苏软靠在他怀里,听着他有力的心跳,忽然想起什么,仰头问。
“那以后我们的孩子姓什么?”
她眨眨眼。
“姓晏?姓江?还是姓苏?”
晏听南挑眉,捏她鼻尖。
“你说了算。”
“真的?”
“嗯。”
他低头,咬她耳垂,热气灌入。
“反正,都得管我叫爹。”
苏软噗嗤笑出声,捶他一下。
“说到名字,那你知道我原名是什么吗?”
晏听南挑眉,懒声接招。
“温软?”
苏软仰起脸,车顶灯在她眼底洒下细碎的光。
“看来这不是什么秘密嘛。”
“我生下来的时候,据说是温温软软一小团,特别爱笑,碰一下就像糯米糍粑似的,能甜到人心坎里。”
她陷入回忆,声音带着点缥缈的笑意。
“那时候,温家爸妈……”
“嗯,就是温书珩和沈明薇,他们高兴坏了,他们给我取名叫温软,是觉得女孩子软软糯糯,被娇养着就好。”

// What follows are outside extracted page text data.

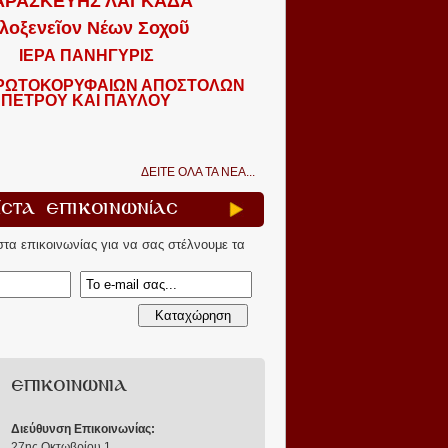
ΑΡΑΣΚΕΥΗΣ ΛΑΓΚΑΔΑ
λοξενεῖον Νέων Σοχοῦ
ΙΕΡΑ ΠΑΝΗΓΥΡΙΣ
ΠΡΩΤΟΚΟΡΥΦΑΙΩΝ ΑΠΟΣΤΟΛΩΝ
ΠΕΤΡΟΥ ΚΑΙ ΠΑΥΛΟΥ
ΔΕΙΤΕ ΟΛΑ ΤΑ ΝΕΑ...
ίστα Επικοινωνίας
ίστα επικοινωνίας για να σας στέλνουμε τα
ΕΠΙΚΟΙΝΩΝΙΑ
Διεύθυνση Επικοινωνίας:
27ης Οκτωβρίου 1
,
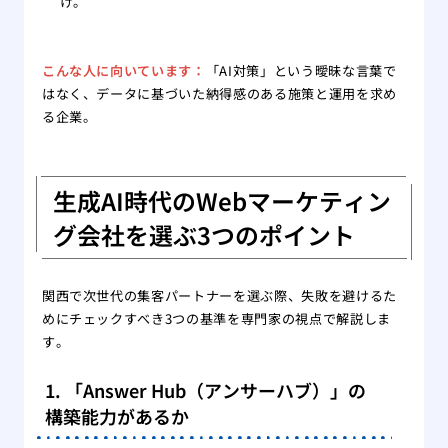
け。
こんな人に向いています：
「AI対策」という曖昧な言葉で
はなく、データに基づいた納得感のある施策と運用を求め
る企業。
生成AI時代のWebマーケティン
グ会社を選ぶ3つのポイント
関西で次世代の集客パートナーを選ぶ際、失敗を避けるた
めにチェックすべき3つの基準を専門家の視点で解説しま
す。
1. 「Answer Hub（アンサーハブ）」の
構築能力があるか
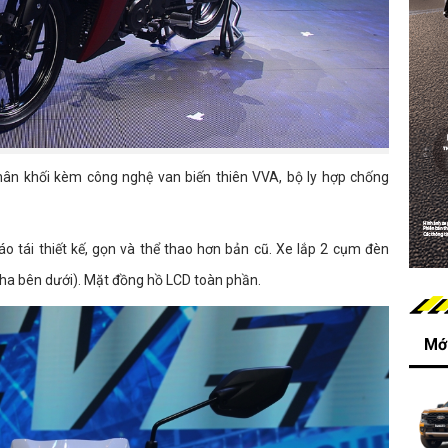
hân khối kèm công nghệ van biến thiên VVA, bộ ly hợp chống
o tái thiết kế, gọn và thể thao hơn bản cũ. Xe lắp 2 cụm đèn
pha bên dưới). Mặt đồng hồ LCD toàn phần.
Mới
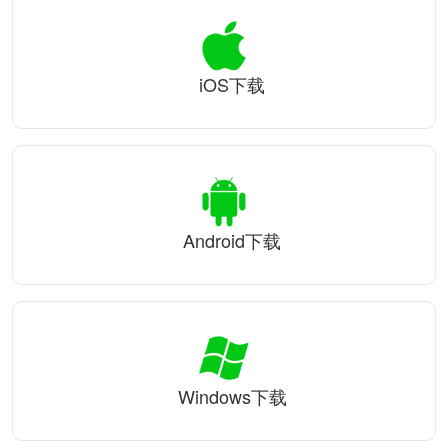
iOS下载
Android下载
Windows下载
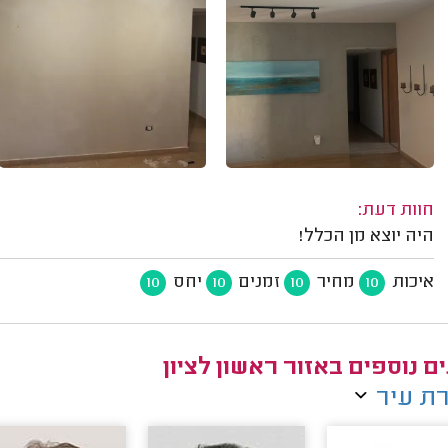
חוות דעת:
היה יוצא מן הכלל!
איכות
מחיר
זמנים
יחס
10
10
10
10
ם נוספים באזור ראשון לציון
ת עיר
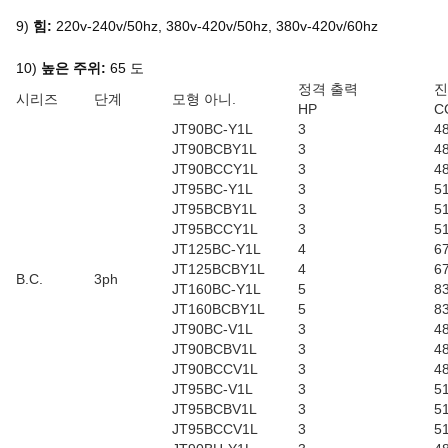
9)
힘:
220v-240v/50hz, 380v-420v/50hz, 380v-420v/60hz
10)
높은 주위:
65 도
정격 출력
진
시리즈
단계
모형 아니.
HP
C
JT90BC-Y1L
3
48
JT90BCBY1L
3
48
JT90BCCY1L
3
48
JT95BC-Y1L
3
51
JT95BCBY1L
3
51
JT95BCCY1L
3
51
JT125BC-Y1L
4
6
JT125BCBY1L
4
6
B.C.
3ph
JT160BC-Y1L
5
83
JT160BCBY1L
5
83
JT90BC-V1L
3
48
JT90BCBV1L
3
48
JT90BCCV1L
3
48
JT95BC-V1L
3
51
JT95BCBV1L
3
51
JT95BCCV1L
3
51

“他们给我买最漂亮的裙子,吃最甜的蛋糕,闯了祸也只会摸摸我的头,说我们软软开心最重要。”
“后来啊,也不知道怎么的,这愿望就变了味。”
“他们开始希望我聪明拔尖,能给他们脸上贴金,再后来,连温这个姓都收回去了。”
车厢内陷入短暂的沉默,只有雨声敲击车窗的伴奏。
晏听南收紧手臂,将她更深地嵌入怀中。
“人总是贪心。”
“最初只想要颗糖,后来想要糖厂,最后连甘蔗地都想占为己有。”
“不是你的错。”
“是他们自己迷失了,跟你没关系。”
“你从来就不是他们的勋章,或者污点。”
“你软软,是能把自己活成光源,顺便把我也照亮的人。”
苏软把脸埋进他颈窝,声音闷闷的。
“那你会不会也……”
“不会。”
他斩钉截铁,手臂箍紧她的腰。
“我要的从来就是你。”
苏软鼻腔猛地一酸,视线瞬间模糊。
“晏听南。”
“嗯?”
“我们以后要是生了孩子……”
“就叫晏守初。”
他接得自然,仿佛早已想过千百遍。
苏软抬眼:“守初?”
“守住初心。”
他望进她眼底,眸光如月色流淌。
“无论世界怎么变,我们都让她被毫无保留地爱着,不必背负上一代的期望或枷锁。”
苏软怔怔地看着他,又甜又涨。
这男人怎么能这么好?
她忽然凑上去,狠狠在他唇上亲了一口。
晏听南闷哼一声,掌心扣住她后颈,反客为主,舌尖撬开齿关,卷走她所有氧气。
吻从唇角移到耳垂,热气擦过耳廓,嗓音低得只剩气音。
“软软,车停在山顶,四周没人。”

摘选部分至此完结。